A wave of hysteria and confusion swept the world of SEO yesterday as Google announced that secure HTTPS/SSL sites will be given a ranking boost, albeit a ‘minor’ one. Confirmed as only a ‘very lightweight signal’ for now, it may be that more prominence will be given to secure sites in the future, leaving many furiously searching searching for SSL certificates.
Search Engine Land have a great round up of some of the best responses, including my favourite:
Dear Google, I just implemented SSL and I’m STILL not ranking #1 for ‘cheap plumber in Sheffield’. WTF is wrong with you guys??!
— ? ingo ? bousa ? (@supaswag) August 7, 2014
Marking the centenary of World War One, 888,246 ceramic poppies were planted into the moat of the Tower of London.

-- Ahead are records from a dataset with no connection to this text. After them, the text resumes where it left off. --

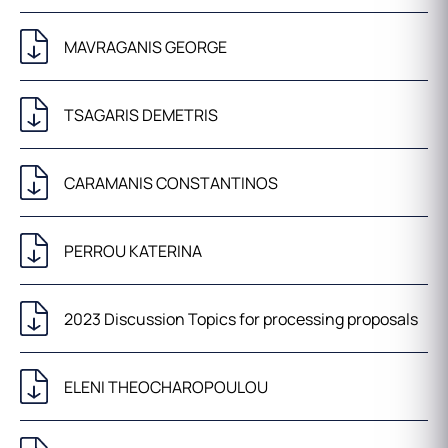
MAVRAGANIS GEORGE
TSAGARIS DEMETRIS
CARAMANIS CONSTANTINOS
PERROU KATERINA
2023 Discussion Topics for processing proposals
ELENI THEOCHAROPOULOU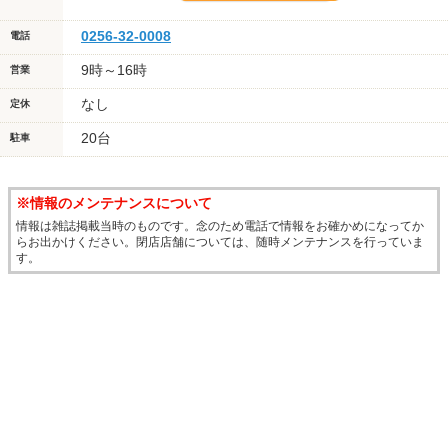
0256-32-0008
電話
9時～16時
営業
なし
定休
20台
駐車
※情報のメンテナンスについて
情報は雑誌掲載当時のものです。念のため電話で情報をお確かめになってか
らお出かけください。閉店店舗については、随時メンテナンスを行っていま
す。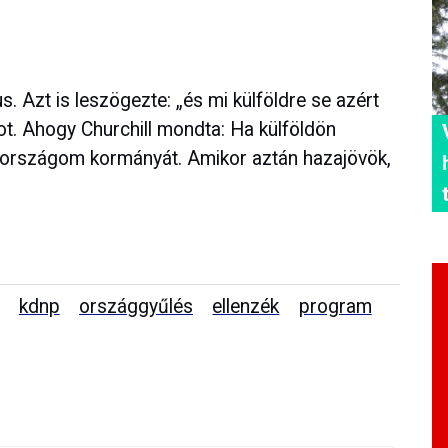
s. Azt is leszögezte: „és mi külföldre se azért
ot. Ahogy Churchill mondta: Ha külföldön
országom kormányát. Amikor aztán hazajövök,
kdnp
országgyűlés
ellenzék
program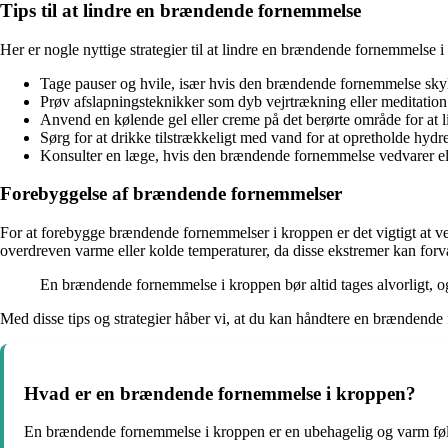
Tips til at lindre en brændende fornemmelse
Her er nogle nyttige strategier til at lindre en brændende fornemmelse i
Tage pauser og hvile, især hvis den brændende fornemmelse sky
Prøv afslapningsteknikker som dyb vejrtrækning eller meditation
Anvend en kølende gel eller creme på det berørte område for at 
Sørg for at drikke tilstrækkeligt med vand for at opretholde hydr
Konsulter en læge, hvis den brændende fornemmelse vedvarer ell
Forebyggelse af brændende fornemmelser
For at forebygge brændende fornemmelser i kroppen er det vigtigt at ved
overdreven varme eller kolde temperaturer, da disse ekstremer kan fo
En brændende fornemmelse i kroppen bør altid tages alvorligt, og
Med disse tips og strategier håber vi, at du kan håndtere en brændende 
Hvad er en brændende fornemmelse i kroppen?
En brændende fornemmelse i kroppen er en ubehagelig og varm følel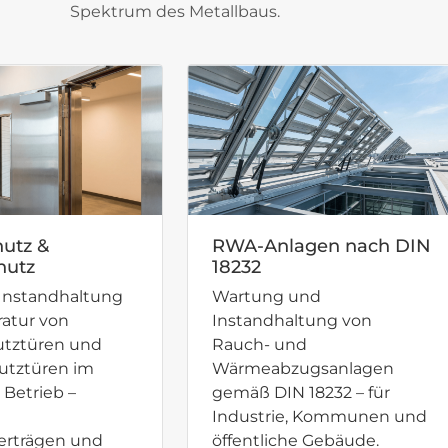
Spektrum des Metallbaus.
utz &
RWA-Anlagen nach DIN
hutz
18232
Instandhaltung
Wartung und
atur von
Instandhaltung von
utztüren und
Rauch- und
utztüren im
Wärmeabzugsanlagen
 Betrieb –
gemäß DIN 18232 – für
Industrie, Kommunen und
rträgen und
öffentliche Gebäude.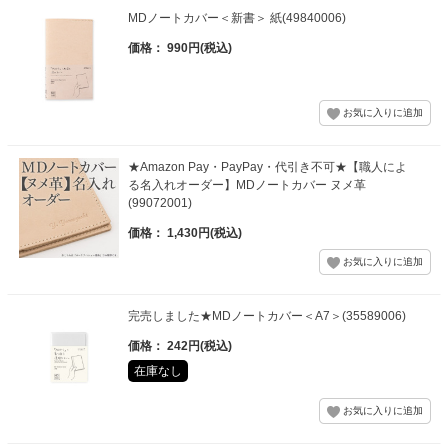
MDノートカバー＜新書＞ 紙(49840006)
価格： 990円(税込)
★Amazon Pay・PayPay・代引き不可★【職人によ
る名入れオーダー】MDノートカバー ヌメ革
(99072001)
価格： 1,430円(税込)
完売しました★MDノートカバー＜A7＞(35589006)
価格： 242円(税込)
在庫なし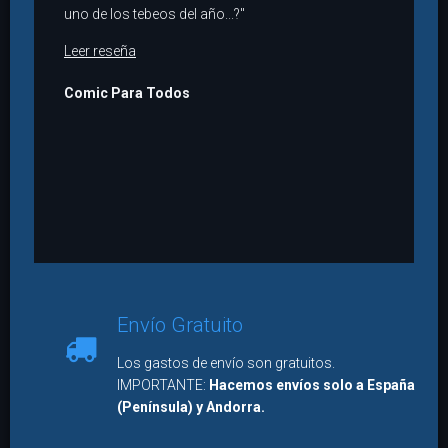
uno de los tebeos del año...?"
Leer reseña
Comic Para Todos
Envío Gratuito
Los gastos de envío son gratuitos.
IMPORTANTE:
Hacemos envíos solo a España
(Península) y Andorra.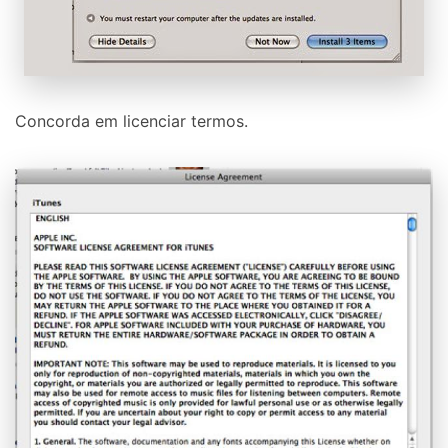
Concorda em licenciar termos.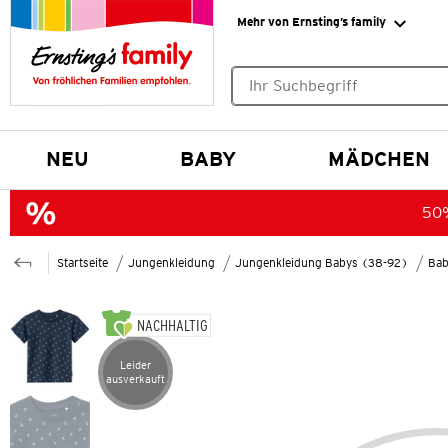
Mehr von Ernsting’s family
Keine Suchvorschläge gefund
NEU
BABY
MÄDCHEN
50%
Startseite
Jungenkleidung
Jungenkleidung Babys (38-92)
Bab
NACHHALTIG
Leider
Artikel leider ausverkauft
ausverkauft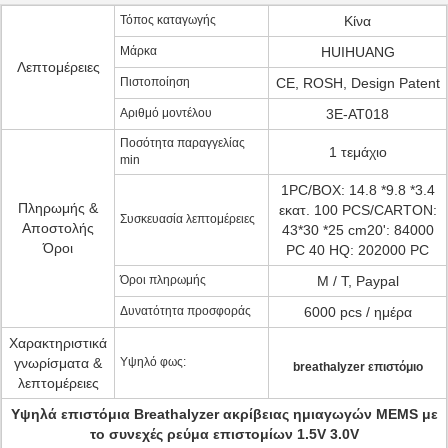
Τόπος καταγωγής
Κίνα
Μάρκα
HUIHUANG
Λεπτομέρειες
Πιστοποίηση
CE, ROSH, Design Patent
Αριθμό μοντέλου
3Ε-AT018
Ποσότητα παραγγελίας
1 τεμάχιο
min
1PC/BOX: 14.8 *9.8 *3.4
Πληρωμής &
εκατ. 100 PCS/CARTON:
Συσκευασία λεπτομέρειες
Αποστολής
43*30 *25 cm20': 84000
Όροι
PC 40 HQ: 202000 PC
Όροι πληρωμής
Μ / Τ, Paypal
Δυνατότητα προσφοράς
6000 pcs / ημέρα
Χαρακτηριστικά
γνωρίσματα &
Υψηλό φως:
breathalyzer επιστόμιο
λεπτομέρειες
Υψηλά επιστόμια Breathalyzer ακρίβειας ημιαγωγών MEMS με
το συνεχές ρεύμα επιστομίων 1.5V 3.0V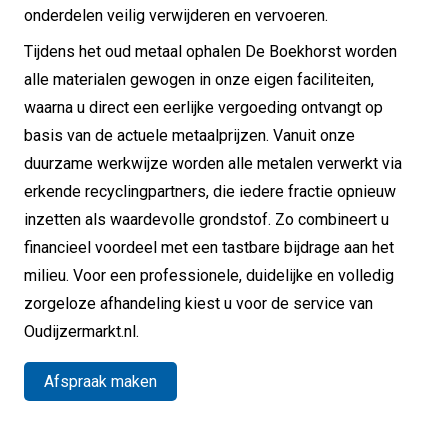
onderdelen veilig verwijderen en vervoeren.
Tijdens het oud metaal ophalen De Boekhorst worden
alle materialen gewogen in onze eigen faciliteiten,
waarna u direct een eerlijke vergoeding ontvangt op
basis van de actuele metaalprijzen. Vanuit onze
duurzame werkwijze worden alle metalen verwerkt via
erkende recyclingpartners, die iedere fractie opnieuw
inzetten als waardevolle grondstof. Zo combineert u
financieel voordeel met een tastbare bijdrage aan het
milieu. Voor een professionele, duidelijke en volledig
zorgeloze afhandeling kiest u voor de service van
Oudijzermarkt.nl.
Afspraak maken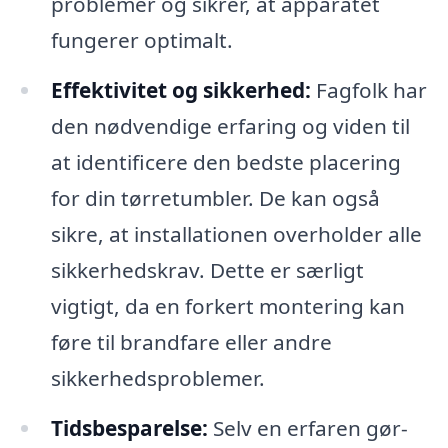
problemer og sikrer, at apparatet
fungerer optimalt.
Effektivitet og sikkerhed:
Fagfolk har
den nødvendige erfaring og viden til
at identificere den bedste placering
for din tørretumbler. De kan også
sikre, at installationen overholder alle
sikkerhedskrav. Dette er særligt
vigtigt, da en forkert montering kan
føre til brandfare eller andre
sikkerhedsproblemer.
Tidsbesparelse:
Selv en erfaren gør-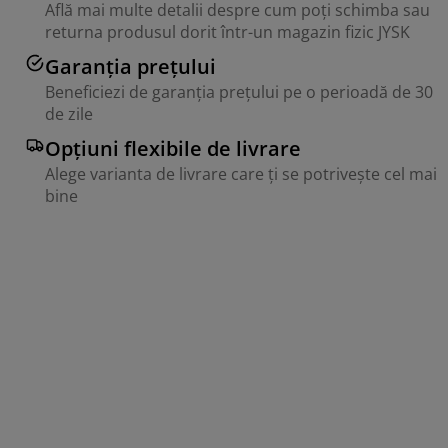
Află mai multe detalii despre cum poți schimba sau
returna produsul dorit într-un magazin fizic JYSK
Garanția prețului
Beneficiezi de garanția prețului pe o perioadă de 30
de zile
Opțiuni flexibile de livrare
Alege varianta de livrare care ți se potrivește cel mai
bine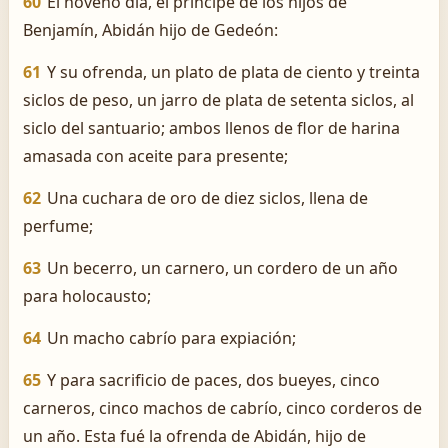
60
El noveno día, el príncipe de los hijos de
Benjamín, Abidán hijo de Gedeón:
61
Y su ofrenda, un plato de plata de ciento y treinta
siclos de peso, un jarro de plata de setenta siclos, al
siclo del santuario; ambos llenos de flor de harina
amasada con aceite para presente;
62
Una cuchara de oro de diez siclos, llena de
perfume;
63
Un becerro, un carnero, un cordero de un año
para holocausto;
64
Un macho cabrío para expiación;
65
Y para sacrificio de paces, dos bueyes, cinco
carneros, cinco machos de cabrío, cinco corderos de
un año. Esta fué la ofrenda de Abidán, hijo de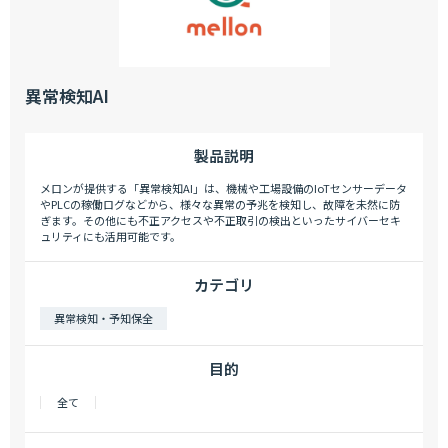
異常検知AI
製品説明
メロンが提供する「異常検知AI」は、機械や工場設備のIoTセンサーデータ
やPLCの稼働ログなどから、様々な異常の予兆を検知し、故障を未然に防
ぎます。その他にも不正アクセスや不正取引の検出といったサイバーセキ
ュリティにも活用可能です。
カテゴリ
異常検知・予知保全
目的
全て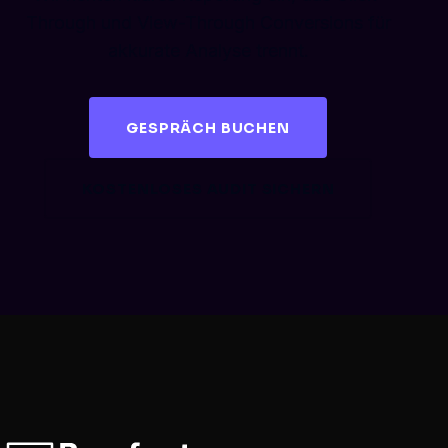
Through und View-Through Conversions für
akkurate Analyse trennt.
GESPRÄCH BUCHEN
KOSTENLOSES AUDIT SICHERN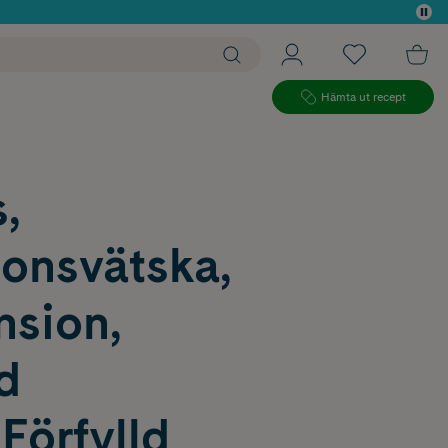
 köp*
Hämta ut recept
s,
ionsvätska,
nsion,
ld
Förfylld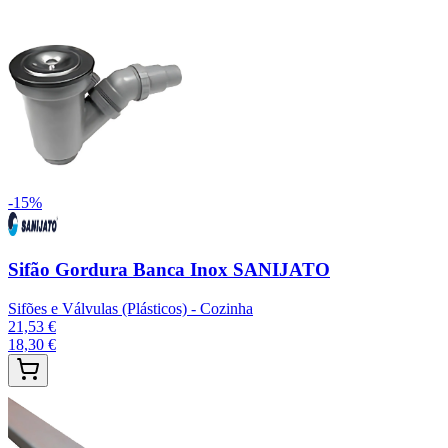
-
15
%
Sifão Gordura Banca Inox SANIJATO
Sifões e Válvulas (Plásticos) - Cozinha
21,53 €
18,30 €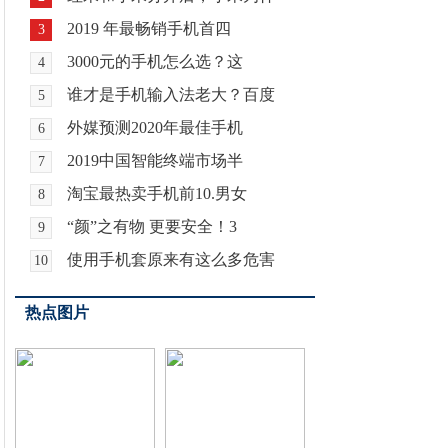
2019 年最畅销手机首四
3
3000元的手机怎么选？这
4
谁才是手机输入法老大？百度
5
外媒预测2020年最佳手机
6
2019中国智能终端市场半
7
淘宝最热卖手机前10.男女
8
“颜”之有物 更要安全！3
9
使用手机套原来有这么多危害
10
热点图片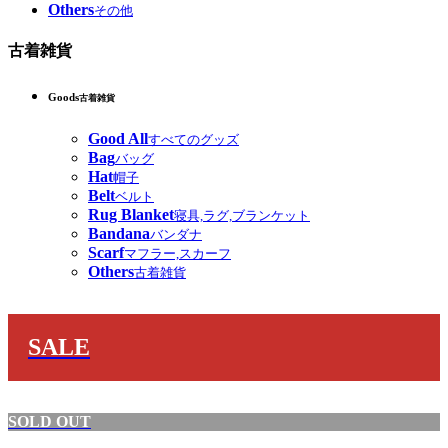
Others
その他
古着雑貨
Goods
古着雑貨
Good All
すべてのグッズ
Bag
バッグ
Hat
帽子
Belt
ベルト
Rug Blanket
寝具,ラグ,ブランケット
Bandana
バンダナ
Scarf
マフラー,スカーフ
Others
古着雑貨
SALE
SOLD OUT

When I first saw the photo I thought the poppies had been photoshopped into the image, how wonderfully wrong I was.
The number of poppies planted is hugely significant, with one being made for each British and Colonial death during the conflict.
For more about the evolving installation, click here or check out #TowerPoppies.
We’re proud to announce that Browser Media is, yet again, up for another incredible award, having been shortlisted for Best Content Creation at the Wirehive100 Digital Agency Awards. Recognising outstanding creative and technical talent from agencies in the southern counties based outside of London, it’s a great accolade to have been selected.
Yep, that’s right, a monkey. Photographer, David Slater has missed out on £10,000 worth of earnings as part of a copyright row with Wikipedia. After spending three days amongst Macaca Nigra monkeys in 2011, Slater was accepted as part of the troop allowing him to capture some truly stunning shots.
Slater’s downfall? Allowing a particularly cheeky monkey to take a selfie.
Despite having made around £2,000 in 2011 from the image above, Slater has missed out on additional earnings after the image appeared in the “public domain” on Wikipedia. The critical element here being that as the monkey technically took the photo, Slater cannot own it and therefore it can be used without permission.
What a world.
Cows are big fans of the trombone, apparently.